Sin dudas la más grande originalidad de esta obra es que no sugiere ninguna solución a todo lo que, bajo el aspecto de un desastre incesantemente acelerado, ha terminado por sustituir a la sociedad. Encontrarán placer, estoy persuadido, señalando que yo no veía, ya en 1991, ninguna salida a esta situación. Podrán también observar, siempre con placer, que tampoco me preocupaba convencer a aquellos que todavía no se habían convencido por sí mismos de la pertinencia de una visión de esas características. Se felicitarán al constatar que no entreveo la más mínima luz de esperanza en esta noche electrónica donde todos los charlatanes son grises y donde los mercaderes de ilusiones ven la vida color de rosa en la web.

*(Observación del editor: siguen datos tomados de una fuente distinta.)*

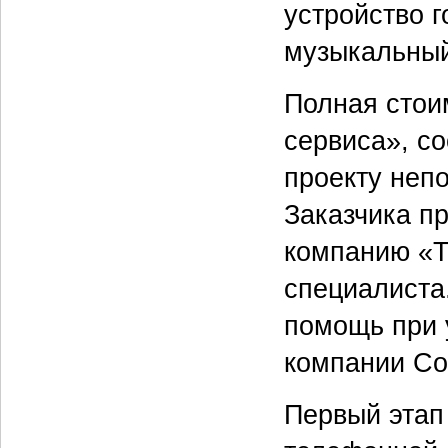
устройство 
музыкальный
Полная стои
сервиса», со
проекту неп
Заказчика п
компанию «Т
специалиста
помощь при 
компании Co
Первый этап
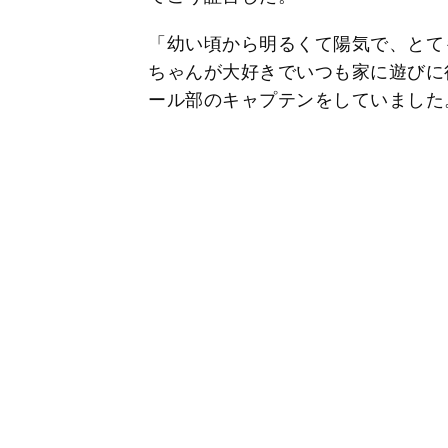
「幼い頃から明るくて陽気で、とて
ちゃんが大好きでいつも家に遊びに
ール部のキャプテンをしていました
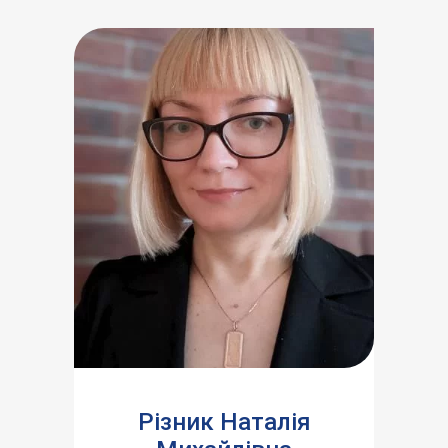
Різник Наталія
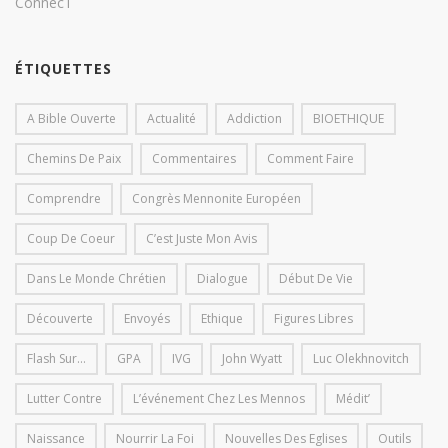
ConnecT
ÉTIQUETTES
A Bible Ouverte
Actualité
Addiction
BIOETHIQUE
Chemins De Paix
Commentaires
Comment Faire
Comprendre
Congrès Mennonite Européen
Coup De Coeur
C’est Juste Mon Avis
Dans Le Monde Chrétien
Dialogue
Début De Vie
Découverte
Envoyés
Ethique
Figures Libres
Flash Sur...
GPA
IVG
John Wyatt
Luc Olekhnovitch
Lutter Contre
L’événement Chez Les Mennos
Médit’
Naissance
Nourrir La Foi
Nouvelles Des Eglises
Outils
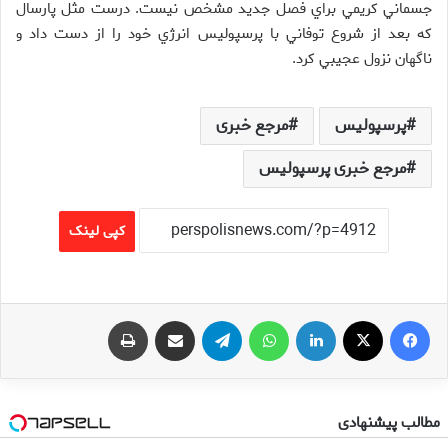
جسماني كريمي براي فصل جديد مشخص نيست. درست مثل پارسال
كه بعد از شروع توفاني با پرسپوليس انرژي خود را از دست داد و
ناگهان نزول عجيبي كرد.
پرسپولیس
مرجع خبری
مرجع خبری پرسپولیس
کپی لینک
فیس بوک
X
لینکدین
واتس آپ
تلگرام
اشتراک گذاری از طریق ایمیل
چاپ
مطالب پیشنهادی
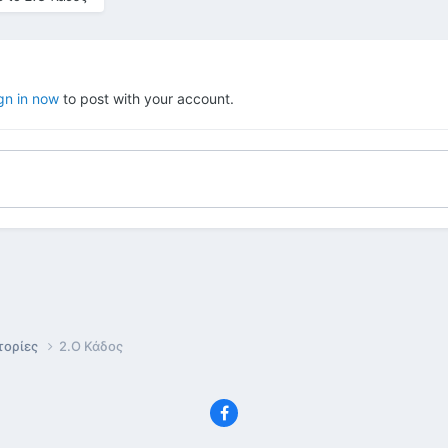
gn in now
to post with your account.
τορίες
2.Ο Κάδος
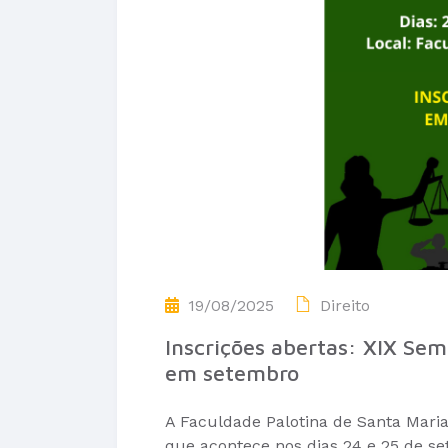
19/08/2025
Direito
Inscrições abertas: XIX Sem
em setembro
A Faculdade Palotina de Santa Maria 
que acontece nos dias 24 e 25 de se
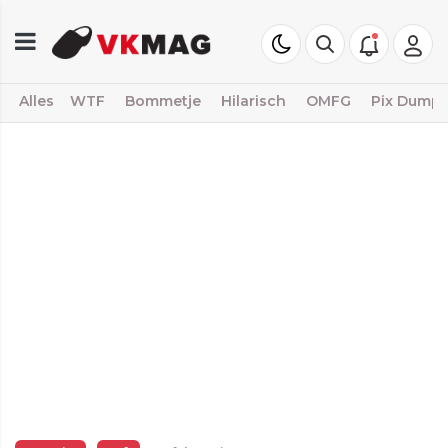
Alles
WTF
Bommetje
Hilarisch
OMFG
Pix Dump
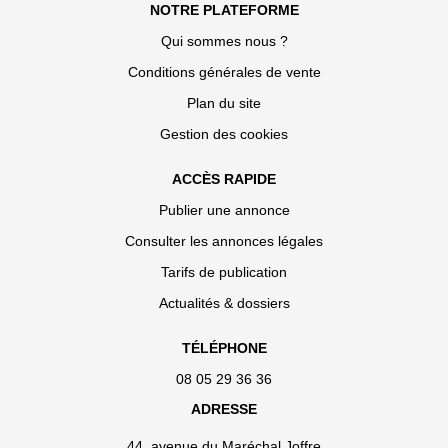
NOTRE PLATEFORME
Qui sommes nous ?
Conditions générales de vente
Plan du site
Gestion des cookies
ACCÈS RAPIDE
Publier une annonce
Consulter les annonces légales
Tarifs de publication
Actualités & dossiers
TÉLÉPHONE
08 05 29 36 36
ADRESSE
44, avenue du Maréchal Joffre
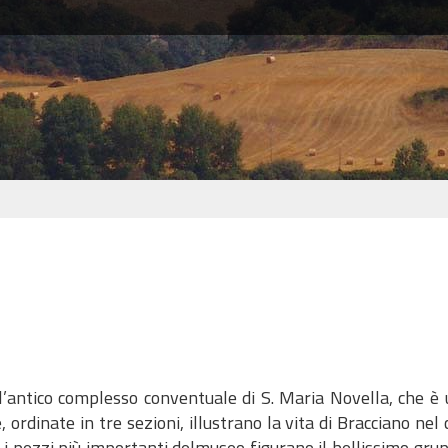
ll’antico complesso conventuale di S. Maria Novella, che è u
, ordinate in tre sezioni, illustrano la vita di Bracciano nel
a i pezzi più importanti delmuseo figurano il bellissimo gr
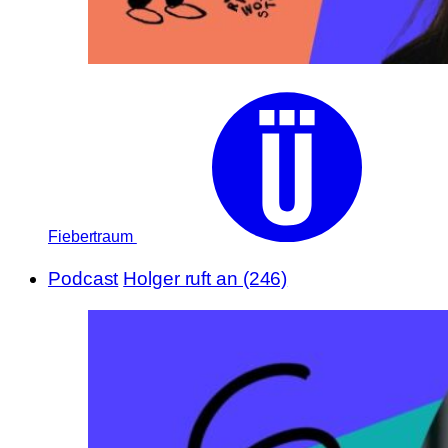
Fiebertraum
Podcast
Holger ruft an (246)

Es una gran desgracia vivir en estos tiempos tan abominables. Pero es una desgracia todavía mayor no intentar, al menos una vez, por la belleza del gesto, agarrarlos por el cuello. Antes de pasar del discurso a la acción, o del pensamiento al examen de los seres concretos, es decir, del ensayo a la novela, es decir, a la auscultación de lo que podría subsistir de existencia autónoma en las condiciones de sobrevida de esta ciudad planetaria que he bautizado Cordicópolis pero que en adelante hay que llamar Carnavalgrado: aquí termina El Imperio; aquí comienza On ferme.
Agosto 1998.
Traducción: Mariano Dupont

(*) Prefacio a la edición de 1998 de El Imperio del Bien.